* [RECORDS FOR PROCESSING]:
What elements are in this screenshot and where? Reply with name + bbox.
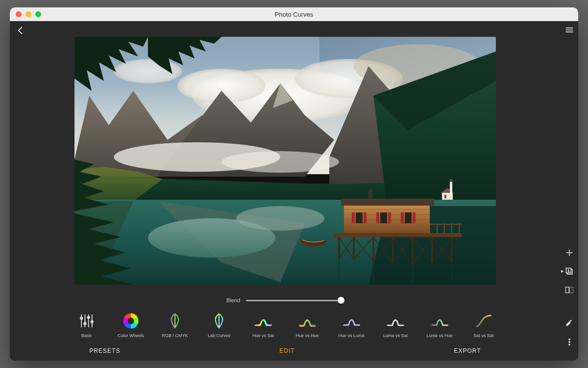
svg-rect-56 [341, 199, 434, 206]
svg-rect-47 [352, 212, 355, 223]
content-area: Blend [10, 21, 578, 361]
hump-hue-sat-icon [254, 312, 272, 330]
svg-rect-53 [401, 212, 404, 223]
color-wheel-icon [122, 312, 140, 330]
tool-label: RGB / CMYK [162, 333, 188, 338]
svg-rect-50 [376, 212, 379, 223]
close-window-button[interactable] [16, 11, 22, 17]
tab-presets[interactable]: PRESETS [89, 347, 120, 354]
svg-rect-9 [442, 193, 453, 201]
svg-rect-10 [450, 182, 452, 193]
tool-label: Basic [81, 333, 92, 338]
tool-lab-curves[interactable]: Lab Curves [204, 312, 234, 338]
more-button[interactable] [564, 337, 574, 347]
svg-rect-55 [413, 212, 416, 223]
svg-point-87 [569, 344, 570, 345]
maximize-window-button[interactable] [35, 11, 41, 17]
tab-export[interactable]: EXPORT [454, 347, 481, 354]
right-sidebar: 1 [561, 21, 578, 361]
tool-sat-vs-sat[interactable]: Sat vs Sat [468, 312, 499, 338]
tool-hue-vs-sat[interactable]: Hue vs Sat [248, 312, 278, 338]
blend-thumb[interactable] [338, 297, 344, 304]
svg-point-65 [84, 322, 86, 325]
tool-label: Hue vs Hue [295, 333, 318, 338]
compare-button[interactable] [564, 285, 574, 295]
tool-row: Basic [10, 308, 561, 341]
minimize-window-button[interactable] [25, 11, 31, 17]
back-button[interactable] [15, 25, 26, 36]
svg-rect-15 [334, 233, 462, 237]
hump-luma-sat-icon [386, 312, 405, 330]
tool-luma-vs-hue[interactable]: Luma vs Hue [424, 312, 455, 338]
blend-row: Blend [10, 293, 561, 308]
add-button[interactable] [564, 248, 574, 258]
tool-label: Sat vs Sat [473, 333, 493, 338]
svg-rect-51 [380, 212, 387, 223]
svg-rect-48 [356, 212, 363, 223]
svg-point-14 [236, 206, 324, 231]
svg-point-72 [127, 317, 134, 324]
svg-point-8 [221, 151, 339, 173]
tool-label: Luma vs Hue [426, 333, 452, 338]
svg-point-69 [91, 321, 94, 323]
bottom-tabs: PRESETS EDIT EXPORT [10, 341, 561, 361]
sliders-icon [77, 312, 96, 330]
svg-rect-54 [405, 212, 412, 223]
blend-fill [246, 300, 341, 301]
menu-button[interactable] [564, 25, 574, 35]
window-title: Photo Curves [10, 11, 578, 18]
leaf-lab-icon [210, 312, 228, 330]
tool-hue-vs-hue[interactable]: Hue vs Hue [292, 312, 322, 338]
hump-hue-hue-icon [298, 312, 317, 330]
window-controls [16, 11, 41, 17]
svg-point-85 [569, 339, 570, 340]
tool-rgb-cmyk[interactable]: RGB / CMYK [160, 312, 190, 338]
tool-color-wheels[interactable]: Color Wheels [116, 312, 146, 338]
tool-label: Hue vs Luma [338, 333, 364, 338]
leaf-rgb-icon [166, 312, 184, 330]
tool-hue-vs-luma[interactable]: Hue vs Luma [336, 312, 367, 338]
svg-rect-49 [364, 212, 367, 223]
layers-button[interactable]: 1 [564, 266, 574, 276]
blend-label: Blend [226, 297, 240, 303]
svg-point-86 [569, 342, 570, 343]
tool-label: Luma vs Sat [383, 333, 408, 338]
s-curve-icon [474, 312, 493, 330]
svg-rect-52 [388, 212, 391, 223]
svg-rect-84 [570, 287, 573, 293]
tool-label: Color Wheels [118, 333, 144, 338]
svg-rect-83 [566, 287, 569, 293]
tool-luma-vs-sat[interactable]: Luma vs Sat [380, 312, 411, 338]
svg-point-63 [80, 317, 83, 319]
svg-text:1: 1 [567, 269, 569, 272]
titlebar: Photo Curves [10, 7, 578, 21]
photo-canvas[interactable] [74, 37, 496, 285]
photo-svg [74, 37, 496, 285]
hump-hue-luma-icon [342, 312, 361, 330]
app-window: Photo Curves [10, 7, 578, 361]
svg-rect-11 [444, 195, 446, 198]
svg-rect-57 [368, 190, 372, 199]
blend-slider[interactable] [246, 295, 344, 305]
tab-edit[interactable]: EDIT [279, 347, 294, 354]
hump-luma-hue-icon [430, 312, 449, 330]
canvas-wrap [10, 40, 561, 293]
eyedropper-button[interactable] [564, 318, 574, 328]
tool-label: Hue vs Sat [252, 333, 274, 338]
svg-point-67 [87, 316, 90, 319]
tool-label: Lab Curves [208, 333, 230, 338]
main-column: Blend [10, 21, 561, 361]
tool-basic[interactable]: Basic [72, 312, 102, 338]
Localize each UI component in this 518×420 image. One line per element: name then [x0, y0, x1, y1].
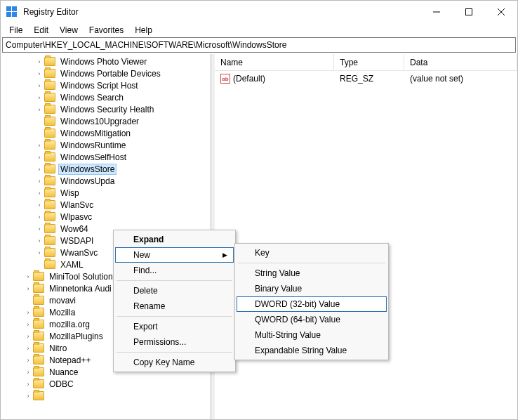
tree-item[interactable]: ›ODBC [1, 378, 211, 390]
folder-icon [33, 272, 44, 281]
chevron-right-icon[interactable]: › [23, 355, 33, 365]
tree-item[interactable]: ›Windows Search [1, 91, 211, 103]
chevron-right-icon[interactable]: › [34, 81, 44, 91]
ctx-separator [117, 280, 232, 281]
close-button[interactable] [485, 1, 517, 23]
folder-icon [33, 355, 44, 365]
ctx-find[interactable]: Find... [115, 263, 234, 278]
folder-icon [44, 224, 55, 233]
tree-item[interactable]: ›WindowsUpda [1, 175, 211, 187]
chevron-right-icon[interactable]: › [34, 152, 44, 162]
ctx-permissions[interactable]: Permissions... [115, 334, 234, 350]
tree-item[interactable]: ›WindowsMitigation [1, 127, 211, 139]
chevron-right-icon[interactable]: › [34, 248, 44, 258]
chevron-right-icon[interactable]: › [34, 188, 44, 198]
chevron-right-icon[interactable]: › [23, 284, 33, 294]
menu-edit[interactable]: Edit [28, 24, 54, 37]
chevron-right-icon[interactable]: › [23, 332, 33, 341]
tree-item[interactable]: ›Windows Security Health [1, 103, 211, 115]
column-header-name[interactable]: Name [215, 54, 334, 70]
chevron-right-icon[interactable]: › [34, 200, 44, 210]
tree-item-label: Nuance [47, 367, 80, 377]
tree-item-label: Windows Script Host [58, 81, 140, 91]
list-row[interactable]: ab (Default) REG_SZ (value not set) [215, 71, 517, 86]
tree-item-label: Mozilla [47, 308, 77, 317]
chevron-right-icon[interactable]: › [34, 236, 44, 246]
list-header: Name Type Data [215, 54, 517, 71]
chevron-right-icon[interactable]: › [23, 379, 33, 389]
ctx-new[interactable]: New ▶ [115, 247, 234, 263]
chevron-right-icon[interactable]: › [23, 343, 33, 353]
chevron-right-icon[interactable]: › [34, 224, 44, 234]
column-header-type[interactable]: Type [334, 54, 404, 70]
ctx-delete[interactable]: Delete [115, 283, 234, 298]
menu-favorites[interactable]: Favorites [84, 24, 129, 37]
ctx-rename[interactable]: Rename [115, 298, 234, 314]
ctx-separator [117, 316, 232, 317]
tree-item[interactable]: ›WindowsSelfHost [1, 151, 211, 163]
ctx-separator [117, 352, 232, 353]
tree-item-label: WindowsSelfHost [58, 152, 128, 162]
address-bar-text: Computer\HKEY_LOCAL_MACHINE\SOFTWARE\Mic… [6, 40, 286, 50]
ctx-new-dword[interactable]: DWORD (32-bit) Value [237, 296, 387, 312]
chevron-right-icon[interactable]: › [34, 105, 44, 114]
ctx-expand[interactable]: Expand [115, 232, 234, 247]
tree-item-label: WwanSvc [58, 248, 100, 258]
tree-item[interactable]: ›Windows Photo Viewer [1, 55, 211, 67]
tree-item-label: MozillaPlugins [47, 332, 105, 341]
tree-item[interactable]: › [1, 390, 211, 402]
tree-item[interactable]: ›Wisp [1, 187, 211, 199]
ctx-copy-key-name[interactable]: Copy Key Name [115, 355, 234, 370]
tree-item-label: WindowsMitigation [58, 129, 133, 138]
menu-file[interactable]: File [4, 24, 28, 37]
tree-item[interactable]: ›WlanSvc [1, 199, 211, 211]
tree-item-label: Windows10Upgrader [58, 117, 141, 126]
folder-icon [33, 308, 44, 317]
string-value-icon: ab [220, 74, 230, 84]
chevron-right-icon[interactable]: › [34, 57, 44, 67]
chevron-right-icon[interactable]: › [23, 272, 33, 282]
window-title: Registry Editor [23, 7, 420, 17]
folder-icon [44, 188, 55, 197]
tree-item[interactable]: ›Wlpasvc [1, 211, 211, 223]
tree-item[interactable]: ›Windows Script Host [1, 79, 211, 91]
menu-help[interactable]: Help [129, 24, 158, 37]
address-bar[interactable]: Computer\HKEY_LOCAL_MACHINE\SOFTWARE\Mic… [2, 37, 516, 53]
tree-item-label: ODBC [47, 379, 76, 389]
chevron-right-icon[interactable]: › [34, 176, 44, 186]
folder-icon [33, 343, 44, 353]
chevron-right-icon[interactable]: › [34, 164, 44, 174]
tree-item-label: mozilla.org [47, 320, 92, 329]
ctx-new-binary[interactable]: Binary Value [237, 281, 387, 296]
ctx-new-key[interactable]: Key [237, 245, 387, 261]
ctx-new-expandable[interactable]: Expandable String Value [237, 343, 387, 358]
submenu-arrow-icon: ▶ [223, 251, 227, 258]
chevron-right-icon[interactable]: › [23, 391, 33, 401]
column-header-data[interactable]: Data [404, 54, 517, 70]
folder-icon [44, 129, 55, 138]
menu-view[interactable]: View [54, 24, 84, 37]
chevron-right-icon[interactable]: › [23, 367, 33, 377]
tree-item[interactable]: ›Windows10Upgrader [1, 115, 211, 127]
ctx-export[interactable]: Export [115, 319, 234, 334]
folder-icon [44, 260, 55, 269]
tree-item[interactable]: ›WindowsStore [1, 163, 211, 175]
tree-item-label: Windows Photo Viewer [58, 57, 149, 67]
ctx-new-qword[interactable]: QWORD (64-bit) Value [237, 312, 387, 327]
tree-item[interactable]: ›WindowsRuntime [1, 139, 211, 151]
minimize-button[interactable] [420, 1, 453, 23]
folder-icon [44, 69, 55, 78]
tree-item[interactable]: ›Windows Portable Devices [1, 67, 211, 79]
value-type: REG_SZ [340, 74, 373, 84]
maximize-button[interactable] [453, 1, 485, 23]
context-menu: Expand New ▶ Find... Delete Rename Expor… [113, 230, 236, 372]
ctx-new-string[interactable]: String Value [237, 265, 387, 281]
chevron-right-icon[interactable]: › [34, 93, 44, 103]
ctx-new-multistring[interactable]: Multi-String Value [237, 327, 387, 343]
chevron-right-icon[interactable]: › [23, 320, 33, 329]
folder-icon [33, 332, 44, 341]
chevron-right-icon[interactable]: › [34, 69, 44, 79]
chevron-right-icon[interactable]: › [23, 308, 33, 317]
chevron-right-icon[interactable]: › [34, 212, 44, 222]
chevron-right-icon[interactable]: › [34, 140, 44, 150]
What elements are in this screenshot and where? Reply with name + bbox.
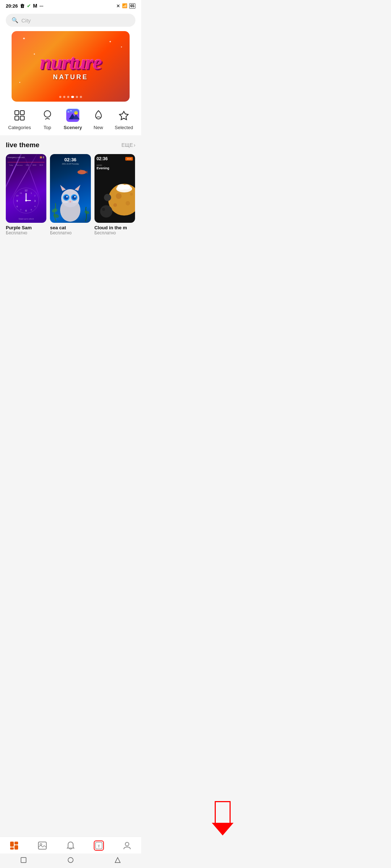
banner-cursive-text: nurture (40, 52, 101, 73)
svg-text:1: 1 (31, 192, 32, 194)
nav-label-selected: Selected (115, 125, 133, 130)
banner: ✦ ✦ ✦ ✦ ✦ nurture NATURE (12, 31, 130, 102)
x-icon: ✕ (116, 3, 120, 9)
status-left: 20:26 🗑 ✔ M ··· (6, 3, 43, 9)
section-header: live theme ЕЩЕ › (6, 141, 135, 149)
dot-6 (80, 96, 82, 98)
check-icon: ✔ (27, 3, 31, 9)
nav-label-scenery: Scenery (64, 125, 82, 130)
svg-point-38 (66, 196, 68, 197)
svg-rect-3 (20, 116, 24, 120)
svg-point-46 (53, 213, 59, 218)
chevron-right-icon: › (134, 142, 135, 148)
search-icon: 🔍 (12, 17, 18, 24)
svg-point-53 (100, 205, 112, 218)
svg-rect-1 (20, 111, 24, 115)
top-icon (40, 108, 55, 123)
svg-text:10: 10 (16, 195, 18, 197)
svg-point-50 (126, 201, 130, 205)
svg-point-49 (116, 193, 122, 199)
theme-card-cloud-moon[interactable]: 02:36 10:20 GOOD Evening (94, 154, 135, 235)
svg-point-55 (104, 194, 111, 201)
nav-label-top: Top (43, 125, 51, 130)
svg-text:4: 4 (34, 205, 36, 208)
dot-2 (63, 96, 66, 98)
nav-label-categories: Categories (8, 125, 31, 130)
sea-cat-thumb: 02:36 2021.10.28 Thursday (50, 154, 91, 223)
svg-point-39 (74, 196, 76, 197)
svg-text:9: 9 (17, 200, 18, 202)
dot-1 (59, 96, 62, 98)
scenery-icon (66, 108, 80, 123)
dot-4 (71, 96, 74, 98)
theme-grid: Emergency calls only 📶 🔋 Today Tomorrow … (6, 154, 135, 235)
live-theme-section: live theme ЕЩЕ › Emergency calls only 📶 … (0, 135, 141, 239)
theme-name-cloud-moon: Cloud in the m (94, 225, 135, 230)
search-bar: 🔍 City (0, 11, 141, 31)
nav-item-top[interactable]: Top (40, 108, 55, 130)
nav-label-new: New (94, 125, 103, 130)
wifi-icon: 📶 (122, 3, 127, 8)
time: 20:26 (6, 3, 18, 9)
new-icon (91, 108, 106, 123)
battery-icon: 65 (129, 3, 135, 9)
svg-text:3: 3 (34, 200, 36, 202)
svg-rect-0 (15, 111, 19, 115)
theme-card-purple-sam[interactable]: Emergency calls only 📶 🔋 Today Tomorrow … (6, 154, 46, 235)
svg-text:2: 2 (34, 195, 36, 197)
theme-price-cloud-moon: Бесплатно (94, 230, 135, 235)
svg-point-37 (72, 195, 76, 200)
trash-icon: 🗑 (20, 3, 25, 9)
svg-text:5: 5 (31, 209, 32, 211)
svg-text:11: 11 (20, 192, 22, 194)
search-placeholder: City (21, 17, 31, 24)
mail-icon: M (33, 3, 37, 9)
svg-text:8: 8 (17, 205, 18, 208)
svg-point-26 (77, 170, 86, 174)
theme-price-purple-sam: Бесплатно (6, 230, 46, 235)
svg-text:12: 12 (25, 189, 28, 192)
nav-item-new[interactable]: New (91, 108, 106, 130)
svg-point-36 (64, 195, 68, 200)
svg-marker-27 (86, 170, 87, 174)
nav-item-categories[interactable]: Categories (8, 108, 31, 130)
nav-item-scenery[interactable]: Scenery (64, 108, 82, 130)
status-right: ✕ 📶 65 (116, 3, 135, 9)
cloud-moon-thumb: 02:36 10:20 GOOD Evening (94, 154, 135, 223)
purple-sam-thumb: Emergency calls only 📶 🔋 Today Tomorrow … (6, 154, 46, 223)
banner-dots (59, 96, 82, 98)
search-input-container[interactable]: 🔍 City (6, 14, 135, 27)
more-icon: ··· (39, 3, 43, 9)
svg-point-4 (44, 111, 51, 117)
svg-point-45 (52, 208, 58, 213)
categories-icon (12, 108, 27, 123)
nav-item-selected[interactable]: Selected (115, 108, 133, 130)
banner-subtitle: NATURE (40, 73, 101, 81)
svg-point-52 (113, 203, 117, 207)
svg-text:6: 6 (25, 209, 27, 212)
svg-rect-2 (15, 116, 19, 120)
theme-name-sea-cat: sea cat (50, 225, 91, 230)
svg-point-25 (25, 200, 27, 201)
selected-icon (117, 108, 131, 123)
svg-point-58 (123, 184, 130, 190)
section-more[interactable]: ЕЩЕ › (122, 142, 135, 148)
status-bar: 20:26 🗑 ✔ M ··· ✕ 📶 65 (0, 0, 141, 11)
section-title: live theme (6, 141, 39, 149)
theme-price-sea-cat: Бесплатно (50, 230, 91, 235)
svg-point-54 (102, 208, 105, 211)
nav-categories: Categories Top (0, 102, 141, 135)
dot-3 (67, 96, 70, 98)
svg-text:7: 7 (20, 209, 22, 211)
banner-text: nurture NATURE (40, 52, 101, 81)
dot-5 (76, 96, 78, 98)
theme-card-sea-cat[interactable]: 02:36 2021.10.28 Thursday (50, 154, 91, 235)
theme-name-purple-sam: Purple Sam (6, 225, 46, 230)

* [PROBLEM DETAILS]: Tally the lines of the material above that include the word "PRESETS", then state that tally alone.

* [RESPONSE BELOW]: 2